I need help for a task I am trying to solve. Let $A$ be a not empty set and $f:A\rightarrow A$ is an injective function, but not a surjective function.
Let $g: A\rightarrow A$ be a function with $g(f(x))=x\forall x\in A$. Show that $g$ is not bijective.
I believe that I already solved that one. Since $f$ is injective but not surjective, there is at least one element $y_1$ in the set of destination $A$, that is not the image of at least one element of its domain. Since the domain and the set of destination is $A$, there is also at least one element $x_1$ in the domain, that $f$ does not map to $y$. Therefore $g: A\rightarrow A$ is not surjective, since the element $x_1$ of the set of destination $A$ is not an image of the domain $A$, $g(f(x_1))$ does not exist. Since $g$ is not surjective $\Rightarrow g$ is not bijective.
Show that there is an unambiguous bijective function $h: f[A]\rightarrow A$ with $h(f(x))=x\forall x\in A$.
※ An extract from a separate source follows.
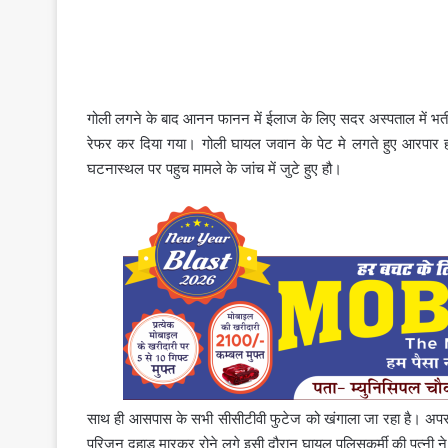
गोली लगने के बाद आनन फानन में ईलाज के लिए सदर अस्पताल में भर्
रेफर कर दिया गया। गोली घायल जवान के पेट मे लगते हुए आरपार 
घटनास्थल पर पहुच मामले के जांच में जुटे हुए हौ।
साथ ही आसपास के सभी सीसीटीवी फुटेज को खंगाला जा रहा है। अपराध
परिजन दहाड़ मारकर रोने लगे इसी दौरान घायल पुलिसकर्मी की पत्नी ने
Well I don't have any idea how to solve this task. The domain is not $A$ but $f[A]$ now, but I don't see how this change should prevent the function from being not surjective like in the first point, since the set of destination $A$ has more elements then $f[A]$ which would cause the problem of an element left alone. Also I am not quite sure how to prove that this is the "unambiguous" function.